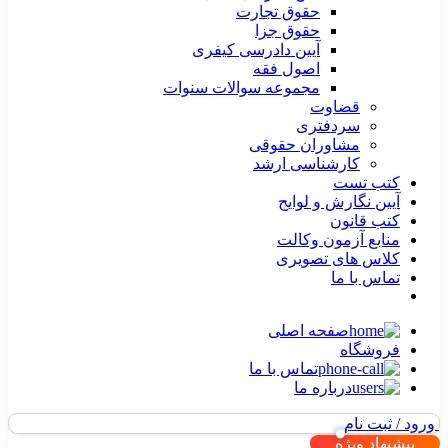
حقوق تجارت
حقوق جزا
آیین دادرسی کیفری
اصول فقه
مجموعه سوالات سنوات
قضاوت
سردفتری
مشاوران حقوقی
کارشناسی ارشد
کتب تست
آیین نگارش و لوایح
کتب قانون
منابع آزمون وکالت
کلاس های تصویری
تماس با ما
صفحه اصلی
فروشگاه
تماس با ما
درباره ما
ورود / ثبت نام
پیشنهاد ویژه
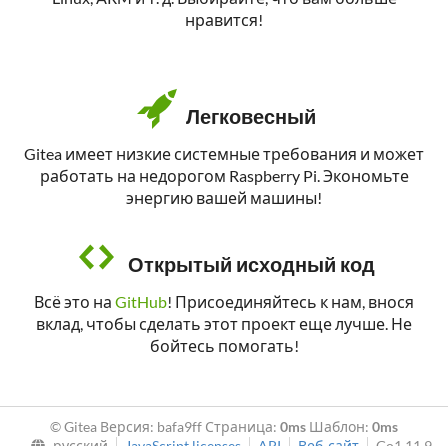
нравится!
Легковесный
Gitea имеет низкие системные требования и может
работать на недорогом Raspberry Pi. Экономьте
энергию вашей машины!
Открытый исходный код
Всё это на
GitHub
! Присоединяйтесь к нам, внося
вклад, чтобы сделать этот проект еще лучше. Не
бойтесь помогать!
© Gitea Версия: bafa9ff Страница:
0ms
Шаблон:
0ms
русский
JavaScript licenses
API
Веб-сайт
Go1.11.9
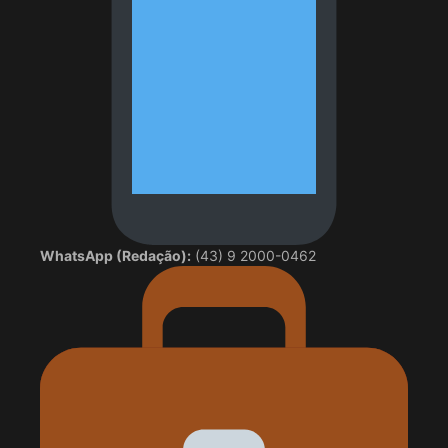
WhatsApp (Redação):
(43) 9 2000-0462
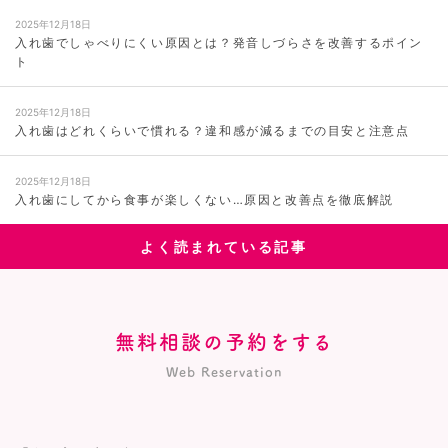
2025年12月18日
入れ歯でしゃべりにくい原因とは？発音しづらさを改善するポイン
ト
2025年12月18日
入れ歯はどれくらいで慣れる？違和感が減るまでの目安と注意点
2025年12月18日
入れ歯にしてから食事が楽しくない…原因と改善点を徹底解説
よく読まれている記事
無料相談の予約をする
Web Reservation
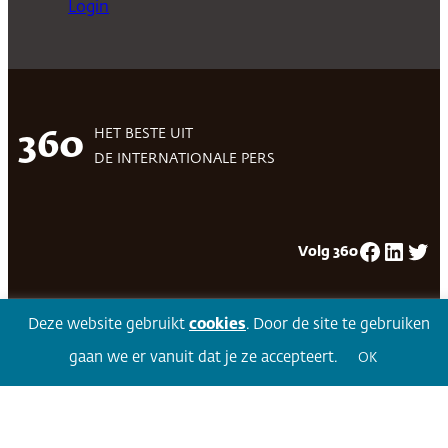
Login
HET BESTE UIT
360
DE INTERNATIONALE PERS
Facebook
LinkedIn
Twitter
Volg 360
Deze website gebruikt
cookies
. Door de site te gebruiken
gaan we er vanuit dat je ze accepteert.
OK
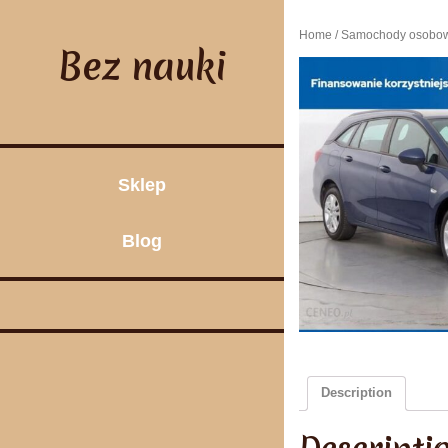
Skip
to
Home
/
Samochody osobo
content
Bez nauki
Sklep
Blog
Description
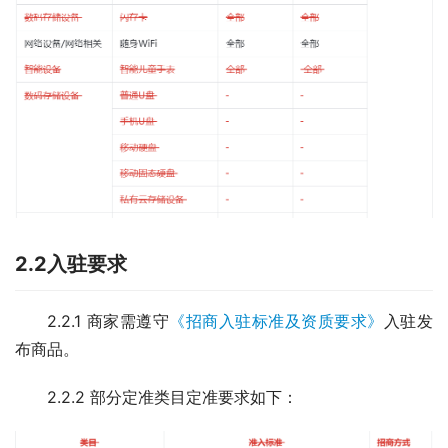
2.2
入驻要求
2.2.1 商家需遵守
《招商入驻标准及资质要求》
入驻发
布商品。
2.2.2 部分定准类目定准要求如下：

» THE PROBLEM:
Drop the images and copy all the data exactly.

» EXERCISE SOLUTION:
حقوق تجارت
حقوق جزا
آیین دادرسی کیفری
اصول فقه
مجموعه سوالات سنوات
قضاوت
سردفتری
مشاوران حقوقی
کارشناسی ارشد
کتب تست
آیین نگارش و لوایح
کتب قانون
منابع آزمون وکالت
کلاس های تصویری
تماس با ما
صفحه اصلی
فروشگاه
تماس با ما
درباره ما
ورود / ثبت نام
پیشنهاد ویژه
нравится!
Легковесный
Gitea имеет низкие системные требования и может
работать на недорогом Raspberry Pi. Экономьте
энергию вашей машины!
Открытый исходный код
Всё это на
GitHub
! Присоединяйтесь к нам, внося
вклад, чтобы сделать этот проект еще лучше. Не
бойтесь помогать!
© Gitea Версия: bafa9ff Страница:
0ms
Шаблон:
0ms
русский
JavaScript licenses
API
Веб-сайт
Go1.11.9
WhatsApp (Redação):
(43) 9 2000-0462
2025年12月18日
入れ歯でしゃべりにくい原因とは？発音しづらさを改善するポイン
ト
2025年12月18日
入れ歯はどれくらいで慣れる？違和感が減るまでの目安と注意点
2025年12月18日
入れ歯にしてから食事が楽しくない…原因と改善点を徹底解説
よく読まれている記事
無料相談の予約をする
Web Reservation
Login
HET BESTE UIT
360
DE INTERNATIONALE PERS
Facebook
LinkedIn
Twitter
Volg 360
Deze website gebruikt
cookies
. Door de site te gebruiken
gaan we er vanuit dat je ze accepteert.
OK
Skip
to
Home
/
Samochody osobo
content
Bez nauki
Sklep
Blog
Description
2.2
入驻要求
2.2.1 商家需遵守
《招商入驻标准及资质要求》
入驻发
布商品。
2.2.2 部分定准类目定准要求如下：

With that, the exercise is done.